Jeon Somi terduduk lemas di samping ayahnya menyaksikan rumah mereka hangus terbakar. Rumah tingkat dua dengan cat putih itu sudah berubah menjadi abu berwarna hitam. Rumah indahnya hanya tinggal puing-puing. Hari ini rasanya seperti mimpi siang bolong yang tidak pernah ia sangka. Rumah yang ia sudah tempati belasan tahun ini hanya tinggal cerita. Orang-orang masih berkumpul di sekitar mereka. Juga pemadam kebakaran yang telah berhasil memadamkan api hingga tidak merembet ke rumah di sebelahnya.Jeon Somi menangis, seluruh barang-barangnya sudah lenyap. Koleksi favoritnya berupa foto polaroid yang ia kumpulkan sudah hangus. Ia keluar dari rumah itu hanya bisa menyelematkan ponsel dan tas kuliahnya yang berwarna biru dan sebuah boneka karakter Koya.
"Oke, Appa hari ini kita tunawisma." Jeon Somi berkata sarkastik. Lalu menghela nafas dengan nada berat.
Kehidupan Jeon Somi sama seperti penduduk Kota Seoul lainnya. Tidak miskin tidak juga kaya. Bisa dikatakan cukup. Memiliki rumah dua lantai dengan Ayahnya yang bekerja sebagai chef kapal pesiar. Namun, kalau kasusnya seperti ini, harta terbesar mereka lenyap, akan menjadi sebuah cobaan yang berat juga untuk mereka.
"Kita menginap di hotel dulu untuk dua hari kedepan. Bagaimana kehidupan kita nanti akan Appa pikirkan oke?"
***
"Somi.""Ne?"
"Ayo bersiap-siap. Kita kerumah kawan lama Appa. Ia menawarkan bantuan untuk kita."
Somi yang sedang memainkan ponselnya itu segera menghentikkan aktivitasnya. Mengambil satu tas yang berisi laptop dan ponselnya. Lalu berjalan mengekor Ayahnya yang kini berdiri di depan pintu Hotel.
"Mau kemana?"
"Ke rumah kawan lama Appa. Ia mendengar musibah yang kita alami dan menawarkan bantuan."
"Kita akan tinggal dirumahnya?"
"Ya, untuk sementara waktu."
Jeon Somi dan Ayahnya sudah berada di dalam taxi. Jeon Somi sudah tidak lagi menangis. Sejujurnya ia lebih banyak berpikir. Masih tidak percaya kalau rumahnya sudah menjadi abu. Malam itu, Somi yang berada di kamar dan sedang tidur terbatuk. Karena asap yang memenuhi seluruh kamarnya. Dengan begitu kaget ia bangun dan berteriak kebakaran. Ia mengambil tas nya dan boneka yang berada di kasur lalu segera keluar. Api sudah merayap di bagian belakang rumahnya. Lalu Ayahnya datang dan meneriakkan namanya, "Somi! Ayo keluar. Kebakaran!!"

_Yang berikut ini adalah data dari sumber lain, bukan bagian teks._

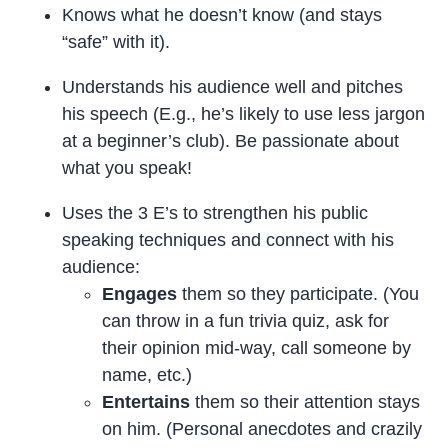
Knows what he doesn’t know (and stays
“safe” with it).
Understands his audience well and pitches
his speech (E.g., he’s likely to use less jargon
at a beginner’s club). Be passionate about
what you speak!
Uses the 3 E’s to strengthen his public
speaking techniques and connect with his
audience:
Engages
them so they participate. (You
can throw in a fun trivia quiz, ask for
their opinion mid-way, call someone by
name, etc.)
Entertains
them so their attention stays
on him. (Personal anecdotes and crazily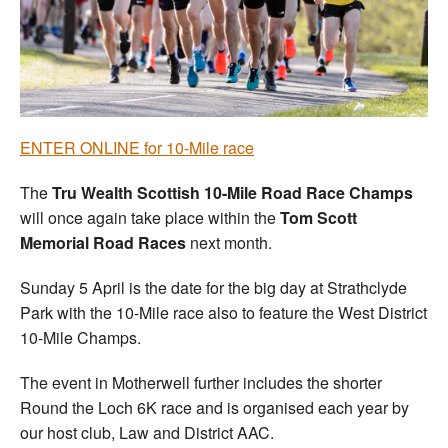
Welfare
Coaches
Officials
ENTER ONLINE for 10-Mile race
The
Tru Wealth Scottish 10-Mile Road Race Champs
will once again take place within the
Tom Scott
Memorial Road Races
next month.
Sunday 5 April is the date for the big day at Strathclyde
Park with the 10-Mile race also to feature the West District
10-Mile Champs.
The event in Motherwell further includes the shorter
Round the Loch 6K race and is organised each year by
our host club, Law and District AAC.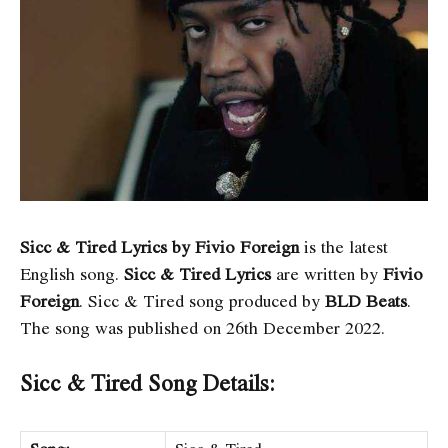
Sicc & Tired Lyrics by Fivio Foreign
is the latest
English song.
Sicc & Tired Lyrics
are written by
Fivio
Foreign
. Sicc & Tired song produced by
BLD Beats
.
The song was published on 26th December 2022.
Sicc & Tired Song Details: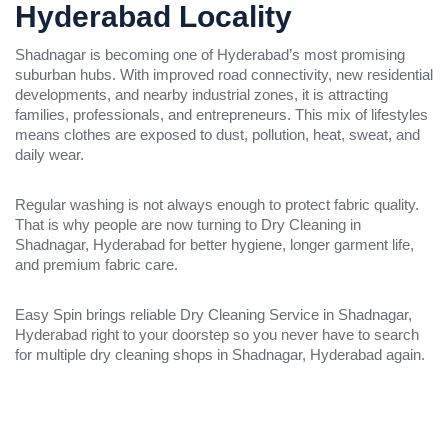
Hyderabad Locality
Shadnagar is becoming one of Hyderabad’s most promising
suburban hubs. With improved road connectivity, new residential
developments, and nearby industrial zones, it is attracting
families, professionals, and entrepreneurs. This mix of lifestyles
means clothes are exposed to dust, pollution, heat, sweat, and
daily wear.
Regular washing is not always enough to protect fabric quality.
That is why people are now turning to Dry Cleaning in
Shadnagar, Hyderabad for better hygiene, longer garment life,
and premium fabric care.
Easy Spin brings reliable Dry Cleaning Service in Shadnagar,
Hyderabad right to your doorstep so you never have to search
for multiple dry cleaning shops in Shadnagar, Hyderabad again.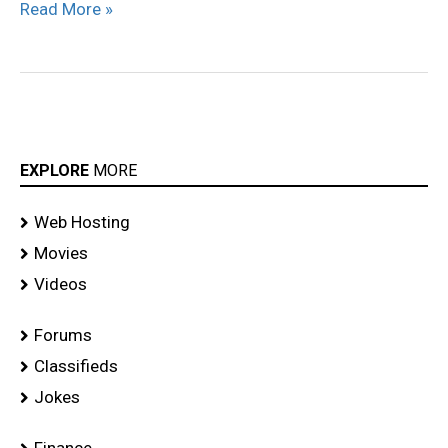
Read More »
EXPLORE
MORE
Web Hosting
Movies
Videos
Forums
Classifieds
Jokes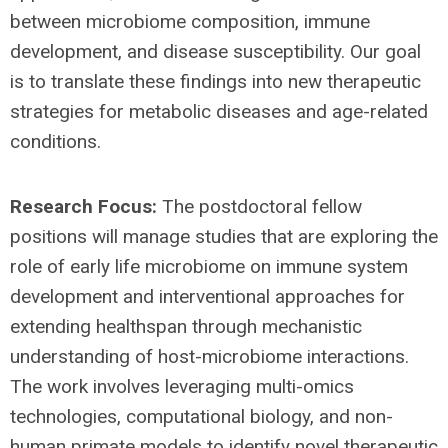
between microbiome composition, immune
development, and disease susceptibility. Our goal
is to translate these findings into new therapeutic
strategies for metabolic diseases and age-related
conditions.
Research Focus:
The postdoctoral fellow
positions will manage studies that are exploring the
role of early life microbiome on immune system
development and interventional approaches for
extending healthspan through mechanistic
understanding of host-microbiome interactions.
The work involves leveraging multi-omics
technologies, computational biology, and non-
human primate models to identify novel therapeutic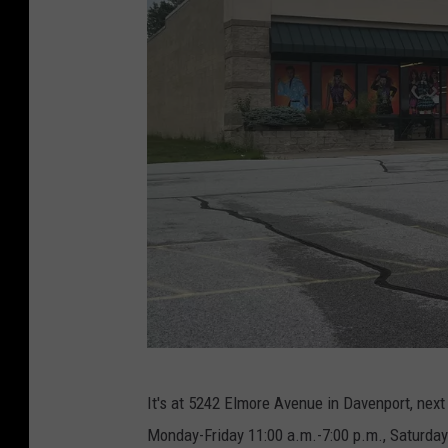
S
It's at 5242 Elmore Avenue in Davenport, next
a
Monday-Friday 11:00 a.m.-7:00 p.m., Saturday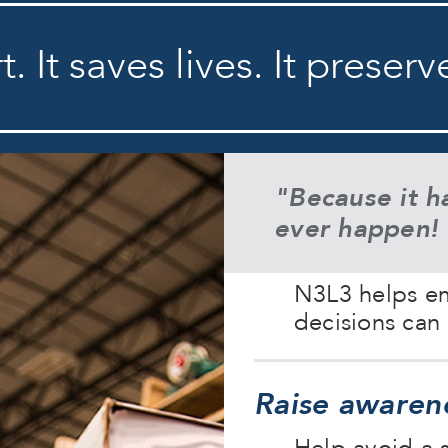
. It saves lives. It preserv
"Because it h
ever happen!
N3L3 helps em
decisions can 
Raise awaren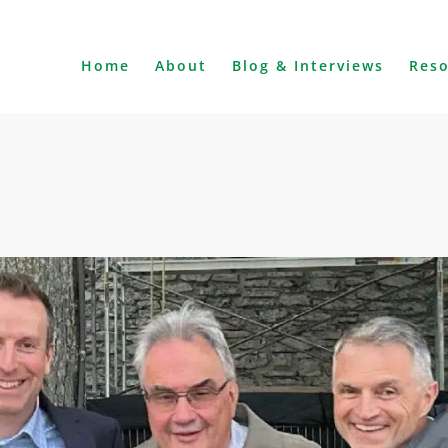
Home
About
Blog & Interviews
Res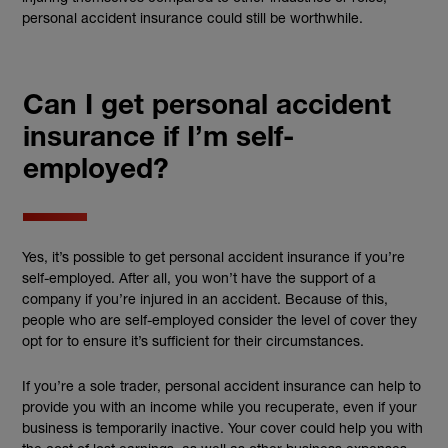
personal accident insurance could still be worthwhile.
Can I get personal accident
insurance if I’m self-
employed?
Yes, it’s possible to get personal accident insurance if you’re
self-employed. After all, you won’t have the support of a
company if you’re injured in an accident. Because of this,
people who are self-employed consider the level of cover they
opt for to ensure it’s sufficient for their circumstances.
If you’re a sole trader, personal accident insurance can help to
provide you with an income while you recuperate, even if your
business is temporarily inactive. Your cover could help you with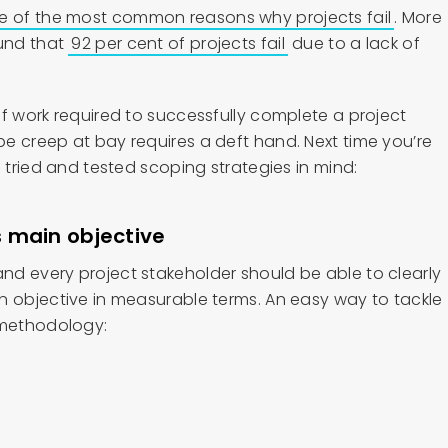
e of the most common reasons why projects fail
. More
ound that
92 per cent of projects fail
due to a lack of
f work required to successfully complete a project
e creep at bay requires a deft hand. Next time you’re
e tried and tested scoping strategies in mind:
’s main objective
d every project stakeholder should be able to clearly
n objective in measurable terms. An easy way to tackle
 methodology: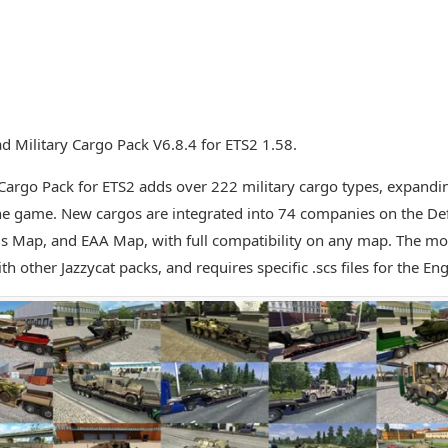
 Military Cargo Pack V6.8.4 for ETS2 1.58.
 Cargo Pack for ETS2 adds over 222 military cargo types, expandin
he game. New cargos are integrated into 74 companies on the Defau
s Map, and EAA Map, with full compatibility on any map. The mo
h other Jazzycat packs, and requires specific .scs files for the Eng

Dengan susah payah, Somi membuka matanya dan mendapati Ayahnya menarik tangannya untuk segera keluar dari rumah yang sudah terasa begitu panas dan berasap."Tidak apa-apa Somi, sudah terjadi. Yang penting kau selamat sudah lebih dari cukup untuk Appa." Ayahnya menggenggam tangannya. Dan meyakinkan bahwa semuanya akan baik-baik saja. Somi tersenyum getir. Benar, setidaknya Ayahnya satu-satunya orang yang ia punya masih selamat dan bersamanya saat ini.
Jeon Somi turun dari taxi. Mereka berdiri di depan sebuah rumah. Rumah besar dengan gerbang yang begitu tertutup rapat. Ayahnya menekan bel, lalu melongok untuk menampakkan wajahnya, yang tentu saja dapat terdeteksi dari dalam rumah.
Tak lama kemudian pintu gerbang terbuka.
"Ayo Somi. Kenapa kau masih diluar? Ayo masuk."
Jeon Somi melangkah ragu. Ia memegang tali tas ranselnya dengan erat dan menggendong boneka koya nya.
"Hey, sudah hadir. Ayo masuk." Lelaki paruh baya dengan potongan rambut klimis itu menyambut mereka. Kawan Ayahnya segera memeluk Ayahnya. "Ini anakmu? Cantik sekali."